# Directions for this task
Once you reach the line containing "chứa hóa chất" in the data below, restate each line word for word up to and including the one containing "sinh - Bioball".

# Supplied material

──────────────────────────────

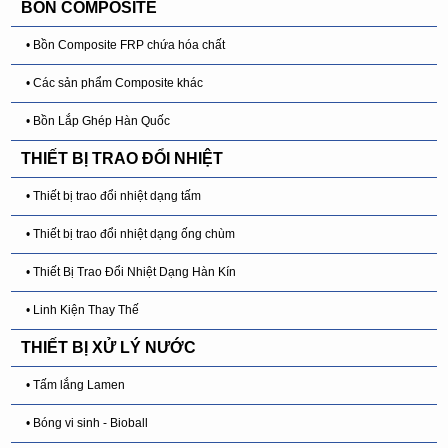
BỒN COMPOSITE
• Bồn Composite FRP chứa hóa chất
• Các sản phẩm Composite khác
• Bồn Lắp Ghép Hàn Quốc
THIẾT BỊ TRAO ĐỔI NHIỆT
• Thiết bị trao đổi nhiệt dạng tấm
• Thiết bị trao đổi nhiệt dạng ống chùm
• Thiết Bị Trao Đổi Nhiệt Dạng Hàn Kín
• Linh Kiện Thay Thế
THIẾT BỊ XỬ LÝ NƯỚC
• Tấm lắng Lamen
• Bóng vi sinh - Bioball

──────────────────────────────

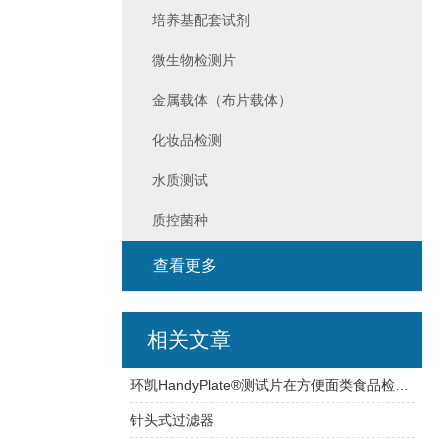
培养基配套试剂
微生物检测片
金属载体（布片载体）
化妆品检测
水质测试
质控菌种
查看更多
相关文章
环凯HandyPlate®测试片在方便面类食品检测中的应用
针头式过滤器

──────────────────────────────

# Task solution
• Bồn Composite FRP chứa hóa chất
• Các sản phẩm Composite khác
• Bồn Lắp Ghép Hàn Quốc
THIẾT BỊ TRAO ĐỔI NHIỆT
• Thiết bị trao đổi nhiệt dạng tấm
• Thiết bị trao đổi nhiệt dạng ống chùm
• Thiết Bị Trao Đổi Nhiệt Dạng Hàn Kín
• Linh Kiện Thay Thế
THIẾT BỊ XỬ LÝ NƯỚC
• Tấm lắng Lamen
• Bóng vi sinh - Bioball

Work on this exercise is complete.